■ Problem to work on
Among the lines of the data, copy those that hold "железнодорожные".

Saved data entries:
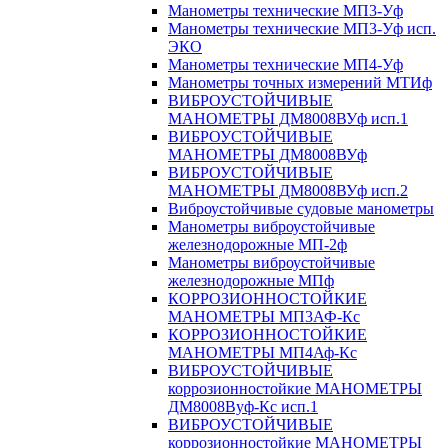
Манометры технические МП3-Уф
Манометры технические МП3-Уф исп.
ЭКО
Манометры технические МП4-Уф
Манометры точных измерений МТИф
ВИБРОУСТОЙЧИВЫЕ
МАНОМЕТРЫ ДМ8008ВУф исп.1
ВИБРОУСТОЙЧИВЫЕ
МАНОМЕТРЫ ДМ8008ВУф
ВИБРОУСТОЙЧИВЫЕ
МАНОМЕТРЫ ДМ8008ВУф исп.2
Виброустойчивые судовые манометры
Манометры виброустойчивые
железнодорожные МП-2ф
Манометры виброустойчивые
железнодорожные МПф
КОРРОЗИОННОСТОЙКИЕ
МАНОМЕТРЫ МП3АФ-Кс
КОРРОЗИОННОСТОЙКИЕ
МАНОМЕТРЫ МП4Аф-Кс
ВИБРОУСТОЙЧИВЫЕ
коррозионностойкие МАНОМЕТРЫ
ДМ8008Вуф-Кс исп.1
ВИБРОУСТОЙЧИВЫЕ
коррозионностойкие МАНОМЕТРЫ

■ Result
железнодорожные МП-2ф
железнодорожные МПф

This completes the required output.